III.  La décision faisant l’objet du contrôle

[10]  La SPR a conclu que les questions déterminantes portaient sur le lien de la demande d’asile avec les motifs énoncés à l’article 96 de la Loi sur l’immigration et la protection des réfugiés, LC 2001, c 27 [la LIPR], sur la crainte de persécution invoquée à l’appui de la demande d’asile fondée sur l’article 97 de la LIPR, et sur la crédibilité.

[11]  La SPR a conclu que, selon la prépondérance des probabilités, la crainte du demandeur n’avait aucun lien avec l’un des cinq motifs prévus dans la Convention relative au statut des réfugiés. Le demandeur craignait d’être pris pour cible du fait qu’il avait été témoin d’un meurtre, mais cette crainte n’était pas liée à un motif prévu par la Convention.

[12]  La SPR a cité la décision Kang c Canada (Ministre de la Citoyenneté et de l’Immigration), 2005 CF 1128, pour illustrer le principe selon lequel le fait d’être victime de crime, de corruption ou de vendetta personnelle ne peut généralement pas établir un lien entre la crainte de persécution et les motifs prévu par la Convention. Bien que l’appartenance à un groupe social particulier soit un motif prévu à l’article 96 de la LIPR, les victimes d’actes criminels ne constituent pas, à elles seules, un tel groupe. La SPR a conclu à l’absence de lien avec l’un des motifs prévus à l’article 96 de la LIPR étant donné que la crainte du demandeur était fondée sur une vendetta personnelle contre lui et que la preuve documentaire indiquait que la criminalité est courante à la Barbade et le fait de divers acteurs.

[13]  La SPR a ensuite estimé qu’il était plus probable que le contraire que le demandeur ne serait pas exposé à un risque d’être soumis à la torture, à une menace à sa vie ou au risque de traitements ou peines cruels et inusités s’il retournait à la Barbade, et qu’il n’avait donc pas la qualité de personne à protéger au titre de l’article 97 de la LIPR.

[14]  La SPR a déclaré que le demandeur était tenu de démontrer, selon la prépondérance des probabilités, qu’il ne pouvait se prévaloir de la protection adéquate de l’État contre une vendetta criminelle à la Barbade. La SPR a souligné qu’il existe une présomption sous‑jacente selon laquelle un État, sauf dans le cas d’un effondrement total, est en mesure de protéger ses citoyens, mais qu’il revient au demandeur de réfuter cette présomption en présentant des éléments de preuve clairs et convaincants du contraire.

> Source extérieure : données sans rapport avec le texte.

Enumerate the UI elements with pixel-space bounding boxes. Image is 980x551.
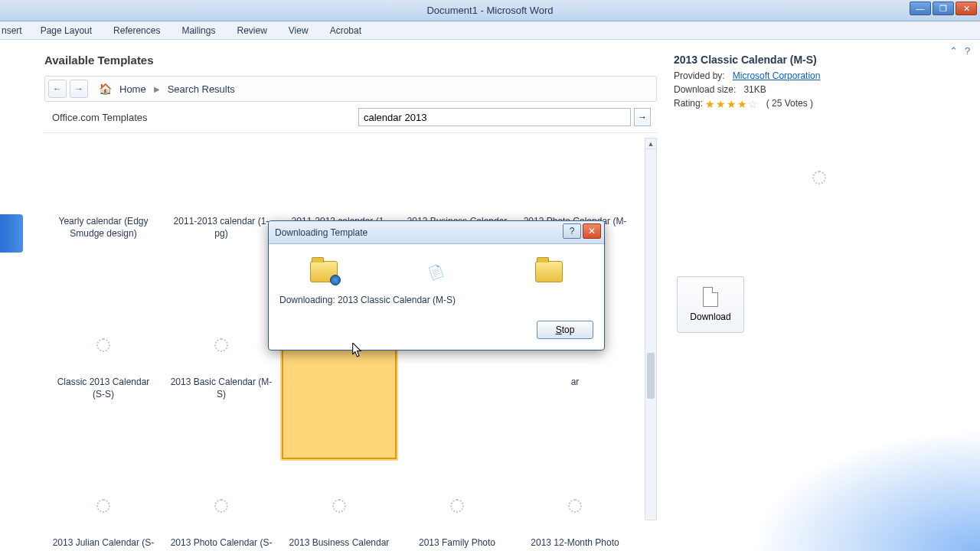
tile-label: 2011-2013 calendar (1-pg) — [168, 216, 275, 240]
dialog-titlebar[interactable]: Downloading Template ? ✕ — [269, 221, 604, 244]
stop-button[interactable]: Stop — [537, 321, 593, 339]
tile-label: 2013 12-Month Photo Calendar (M-S) — [521, 537, 629, 551]
downloading-dialog: Downloading Template ? ✕ 📄 Downloading: … — [268, 220, 605, 350]
tile-label: 2013 Photo Calendar (S-S) — [168, 537, 275, 551]
scroll-up-icon[interactable]: ▲ — [645, 139, 656, 149]
flying-paper-icon: 📄 — [426, 262, 446, 282]
star-icon: ★ — [716, 99, 727, 109]
star-icon: ☆ — [748, 99, 759, 109]
search-input[interactable] — [358, 108, 631, 126]
ribbon-tab-references[interactable]: References — [103, 23, 171, 38]
source-folder-icon — [310, 261, 338, 282]
templates-nav: ← → 🏠 Home ▶ Search Results — [44, 76, 657, 102]
star-icon: ★ — [705, 99, 716, 109]
ribbon-tab-mailings[interactable]: Mailings — [171, 23, 226, 38]
download-button-label: Download — [690, 311, 730, 322]
download-button[interactable]: Download — [677, 276, 744, 333]
loading-spinner-icon — [568, 499, 582, 513]
ribbon-minimize-icon[interactable]: ⌃ — [949, 45, 960, 56]
window-title: Document1 - Microsoft Word — [426, 5, 553, 16]
dialog-close-button[interactable]: ✕ — [583, 223, 601, 239]
tile-label: 2013 Basic Calendar (M-S) — [168, 377, 275, 400]
template-tile[interactable]: Yearly calendar (Edgy Smudge design) — [44, 139, 162, 300]
tile-label: Yearly calendar (Edgy Smudge design) — [50, 216, 157, 240]
dialog-title-text: Downloading Template — [275, 227, 368, 238]
ribbon-tab-insert[interactable]: nsert — [2, 23, 30, 38]
provided-by-row: Provided by: Microsoft Corporation — [674, 70, 965, 81]
template-tile[interactable]: 2011-2013 calendar (1-pg) — [162, 139, 280, 300]
template-tile[interactable]: 2013 12-Month Photo Calendar (M-S) — [516, 461, 634, 551]
nav-home-label[interactable]: Home — [115, 83, 151, 95]
templates-scrollbar[interactable]: ▲ — [645, 138, 657, 520]
votes-count: ( 25 Votes ) — [766, 98, 813, 109]
chevron-right-icon: ▶ — [154, 85, 160, 93]
nav-back-button[interactable]: ← — [48, 80, 67, 98]
download-size-value: 31KB — [743, 84, 766, 95]
ribbon-tab-review[interactable]: Review — [226, 23, 277, 38]
loading-spinner-icon — [450, 499, 464, 513]
tile-label: ar — [521, 377, 629, 389]
template-tile[interactable]: 2013 Family Photo Calendar (S-S) — [398, 461, 516, 551]
tile-label: 2013 Business Calendar (M-S) — [286, 537, 393, 551]
office-templates-label: Office.com Templates — [44, 112, 358, 123]
template-details-pane: 2013 Classic Calendar (M-S) Provided by:… — [674, 40, 980, 551]
download-size-row: Download size: 31KB — [674, 84, 965, 95]
scroll-thumb[interactable] — [647, 353, 655, 399]
star-icon: ★ — [737, 99, 748, 109]
template-tile[interactable]: Classic 2013 Calendar (S-S) — [44, 300, 162, 461]
template-tile[interactable]: 2013 Julian Calendar (S-S) — [44, 461, 162, 551]
window-controls: — ❐ ✕ — [910, 2, 977, 15]
rating-row: Rating: ★ ★ ★ ★ ☆ ( 25 Votes ) — [674, 98, 965, 109]
tile-label: 2013 Julian Calendar (S-S) — [50, 537, 157, 551]
loading-spinner-icon — [96, 499, 110, 513]
detail-title: 2013 Classic Calendar (M-S) — [674, 54, 965, 66]
close-button[interactable]: ✕ — [956, 2, 977, 15]
template-tile[interactable]: 2013 Basic Calendar (M-S) — [162, 300, 280, 461]
maximize-button[interactable]: ❐ — [933, 2, 954, 15]
template-tile[interactable]: 2013 Business Calendar (M-S) — [280, 461, 398, 551]
stop-button-rest: top — [562, 324, 575, 335]
ribbon-tabs: nsert Page Layout References Mailings Re… — [0, 21, 980, 40]
loading-spinner-icon — [332, 499, 346, 513]
preview-loading-spinner-icon — [812, 171, 826, 184]
document-icon — [703, 287, 718, 307]
templates-search-bar: Office.com Templates → — [44, 106, 657, 128]
loading-spinner-icon — [214, 338, 228, 352]
star-icon: ★ — [727, 99, 737, 109]
home-icon[interactable]: 🏠 — [99, 83, 112, 95]
destination-folder-icon — [535, 261, 563, 282]
minimize-button[interactable]: — — [910, 2, 931, 15]
ribbon-tab-page-layout[interactable]: Page Layout — [30, 23, 103, 38]
star-rating: ★ ★ ★ ★ ☆ — [705, 99, 759, 109]
tile-label: 2013 Family Photo Calendar (S-S) — [403, 537, 511, 551]
rating-label: Rating: — [674, 98, 703, 109]
downloading-text: Downloading: 2013 Classic Calendar (M-S) — [279, 295, 593, 305]
dialog-help-button[interactable]: ? — [563, 223, 581, 239]
globe-icon — [330, 275, 341, 285]
nav-forward-button[interactable]: → — [70, 80, 88, 98]
loading-spinner-icon — [96, 338, 110, 352]
loading-spinner-icon — [214, 499, 228, 513]
ribbon-tab-acrobat[interactable]: Acrobat — [319, 23, 372, 38]
available-templates-header: Available Templates — [44, 54, 674, 67]
provided-by-label: Provided by: — [674, 70, 725, 81]
download-size-label: Download size: — [674, 84, 736, 95]
provided-by-link[interactable]: Microsoft Corporation — [733, 70, 821, 81]
search-go-button[interactable]: → — [634, 108, 651, 126]
download-animation: 📄 — [279, 261, 593, 282]
help-icon[interactable]: ? — [965, 45, 975, 56]
nav-results-label[interactable]: Search Results — [163, 83, 240, 95]
window-titlebar: Document1 - Microsoft Word — ❐ ✕ — [0, 0, 980, 21]
ribbon-tab-view[interactable]: View — [278, 23, 319, 38]
tile-label: Classic 2013 Calendar (S-S) — [50, 377, 157, 400]
template-tile[interactable]: 2013 Photo Calendar (S-S) — [162, 461, 280, 551]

[15]  La SPR a estimé que le demandeur n’avait pas réussi à réfuter la présomption de l’existence d’une protection de l’État. Elle a souligné que le demandeur a omis de signaler à la police les deux rencontres avec le détenu et ses acolytes. La SPR a également constaté que la preuve documentaire objective, notamment le « Barbados 2017 Human Rights Report » (rapport national sur les pratiques des droits de l’Homme à la Barbade de 2017) du Département d’État des États‑Unis, n’établissait pas une absence de protection de l’État à la Barbade.

[16]  La SPR a souligné l’affirmation de la Cour d’appel fédérale dans l’arrêt Canada (Ministre de la Citoyenneté et Immigration) c Kadendo (1996), 143 DLR (4th) 532, selon laquelle le fardeau de la preuve qui incombe au demandeur est proportionnel au degré de démocratie atteint chez l’État en cause. La SPR a souligné que la Barbade est une démocratie et a examiné la structure des corps de police et des organismes de surveillance de la police à la Barbade. La SPR a conclu qu’il n’existait aucun élément de preuve objectif à l’appui de la croyance du demandeur selon laquelle la police n’est pas disposée à le protéger, et que, le cas échéant, celui‑ci dispose de moyens de recours.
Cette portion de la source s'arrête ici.